* [EXERCISE BRIEF] In the entries that follow, the line with "ensuring they thrive" opens the range and the line with "Sexual Assault Prevention and Response (SAPR)" closes it; repeat that range exactly, both lines included.

* [LISTED ENTRIES]
Content starts

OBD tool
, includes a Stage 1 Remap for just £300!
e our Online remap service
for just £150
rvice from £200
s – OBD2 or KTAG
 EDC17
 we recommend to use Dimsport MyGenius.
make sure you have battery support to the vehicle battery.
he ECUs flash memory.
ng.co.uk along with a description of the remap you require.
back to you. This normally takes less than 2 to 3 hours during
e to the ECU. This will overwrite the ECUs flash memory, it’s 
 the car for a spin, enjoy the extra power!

Content ends
Content starts

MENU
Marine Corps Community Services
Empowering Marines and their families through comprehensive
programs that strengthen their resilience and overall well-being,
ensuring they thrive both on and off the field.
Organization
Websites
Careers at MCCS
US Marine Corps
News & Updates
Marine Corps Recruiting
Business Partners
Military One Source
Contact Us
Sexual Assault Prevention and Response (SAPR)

Content ends

* [EXPECTED ANSWER]
ensuring they thrive both on and off the field.
Organization
Websites
Careers at MCCS
US Marine Corps
News & Updates
Marine Corps Recruiting
Business Partners
Military One Source
Contact Us
Sexual Assault Prevention and Response (SAPR)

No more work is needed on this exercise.